The Court also applied by analogy, insofar as the restoration of custody is


concerned, the provisions of law on rescission of adoption wherein if said petition is
granted, the parental authority of the adoptee’s biological parents shall be restored if
the adoptee is still a minor or incapacitated.

The manner herein of terminating the adopter’s parental authority, unlike the
grounds for rescission, justifies the retention of vested rights and obligations between the
adopter and the adoptee, while the consequent restoration of parental authority in favor
of the biological parents, simultaneously, ensures that the adoptee, who is still a minor, is
not left to fend for himself at such a tender age.

From the foregoing, it is apparent that the biological parents retain their rights
of succession tothe estate of their child who was the subject of adoption.
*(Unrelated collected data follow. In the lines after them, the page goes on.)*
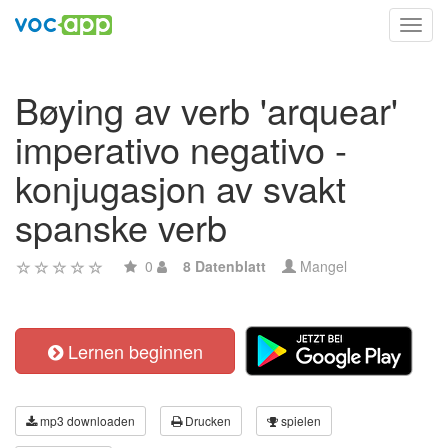
Toggl
navig
Bøying av verb 'arquear'
imperativo negativo -
konjugasjon av svakt
spanske verb
0
8 Datenblatt
Mangel
Lernen beginnen
mp3 downloaden
Drucken
spielen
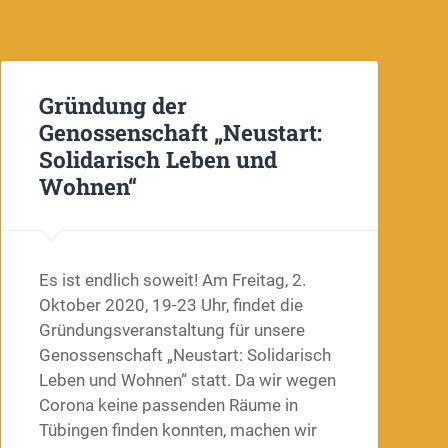
Gründung der
Genossenschaft „Neustart:
Solidarisch Leben und
Wohnen“
Es ist endlich soweit! Am Freitag, 2.
Oktober 2020, 19-23 Uhr, findet die
Gründungsveranstaltung für unsere
Genossenschaft „Neustart: Solidarisch
Leben und Wohnen“ statt. Da wir wegen
Corona keine passenden Räume in
Tübingen finden konnten, machen wir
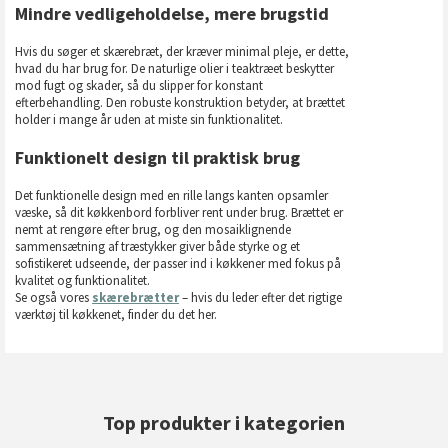
Mindre vedligeholdelse, mere brugstid
Hvis du søger et skærebræt, der kræver minimal pleje, er dette,
hvad du har brug for. De naturlige olier i teaktræet beskytter
mod fugt og skader, så du slipper for konstant
efterbehandling. Den robuste konstruktion betyder, at brættet
holder i mange år uden at miste sin funktionalitet.
Funktionelt design til praktisk brug
Det funktionelle design med en rille langs kanten opsamler
væske, så dit køkkenbord forbliver rent under brug. Brættet er
nemt at rengøre efter brug, og den mosaiklignende
sammensætning af træstykker giver både styrke og et
sofistikeret udseende, der passer ind i køkkener med fokus på
kvalitet og funktionalitet.
Se også vores
skærebrætter
– hvis du leder efter det rigtige
værktøj til køkkenet, finder du det her.
Top produkter i kategorien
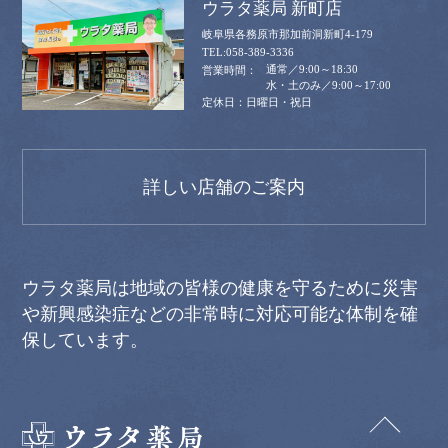
ウラタ薬局 新町店
岐阜県各務原市那加前洞新町4-179
058-389-3336
通常／9:00～18:30
水・土のみ／9:00～17:00
日曜日・祝日
詳しい店舗のご案内
ウラタ薬局は地域の皆様の健康を守るために災害
や新興感染症などの非常時に対応可能な体制を確
保しています。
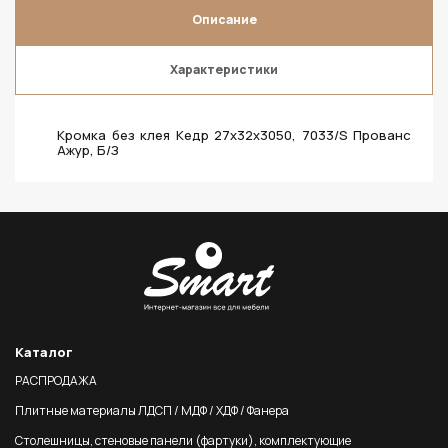
Описание
Характеристики
Кромка без клея Кедр 27х32х3050, 7033/S Прованс
Ажур, Б/З
Каталог
РАСПРОДАЖА
Плитные материалы ЛДСП / МДФ / ХДФ / Фанера
Столешницы, стеновые панели (фартуки), комплектующие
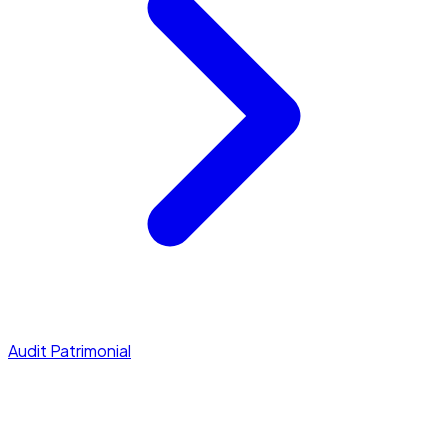
Audit Patrimonial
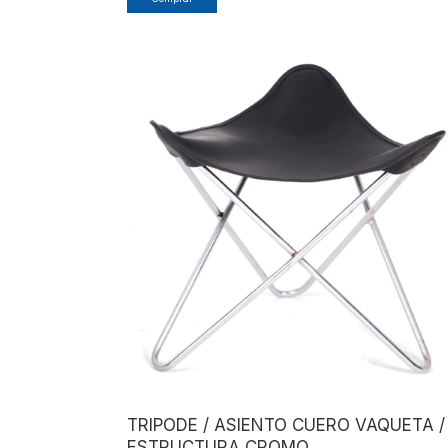
TRIPODE / ASIENTO CUERO VAQUETA /
ESTRUCTURA CROMO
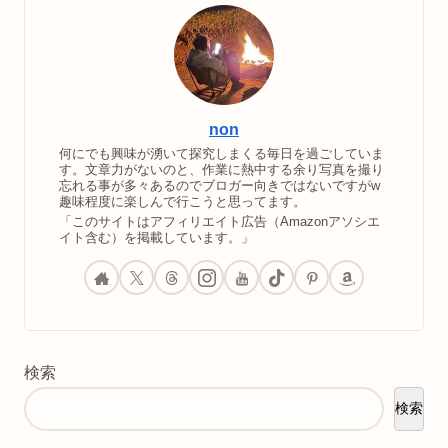
non
何にでも興味が湧いて探究しまくる毎日を過ごしていま
す。文章力がないのと、作業に熱中する余り写真を撮り
忘れる事が多々あるのでブロガー向きではないですがw
趣味程度に楽しんで行こうと思ってます。
「このサイトはアフィリエイト広告（Amazonアソシエ
イト含む）を掲載しています。」
検索
検索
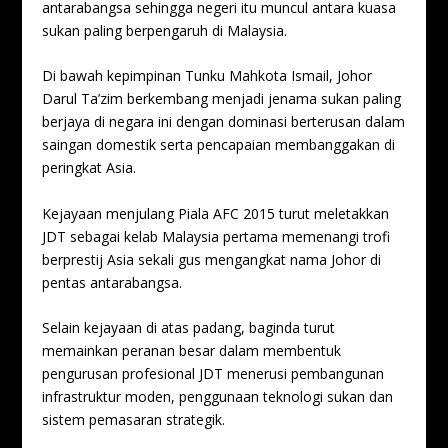
antarabangsa sehingga negeri itu muncul antara kuasa
sukan paling berpengaruh di Malaysia.
Di bawah kepimpinan Tunku Mahkota Ismail, Johor
Darul Ta’zim berkembang menjadi jenama sukan paling
berjaya di negara ini dengan dominasi berterusan dalam
saingan domestik serta pencapaian membanggakan di
peringkat Asia.
Kejayaan menjulang Piala AFC 2015 turut meletakkan
JDT sebagai kelab Malaysia pertama memenangi trofi
berprestij Asia sekali gus mengangkat nama Johor di
pentas antarabangsa.
Selain kejayaan di atas padang, baginda turut
memainkan peranan besar dalam membentuk
pengurusan profesional JDT menerusi pembangunan
infrastruktur moden, penggunaan teknologi sukan dan
sistem pemasaran strategik.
While the
benefits arising from the death of an SSS covered employee do not form part of the estate
of the adopted child, the pertinent provision on legal or intestate succession at least
reveals the policy on the rights of the biological parents and those by adoption vis-à-vis
the right to receive benefits from the adopted. In the same way that certain rights still
attach by virtue of the blood relation, so too should certain obligations, which,
the Court ruled, include the exercise of parental authority, in the event of the untimely
passing of their minor offspring’s adoptive parent.

SECOND ISSUE: Yes.

The Court held that Cornelio’s adoption of John, without more, does not deprive
petitioner of the right to receive the benefits stemming from John’s death as a dependent
parent given Cornelio’s untimely demise during John’s minority. Since the parent by
adoption already died, then the death benefits under the Employees’ Compensation
Program shall accrue solely to herein petitioner, John’s sole remaining beneficiary.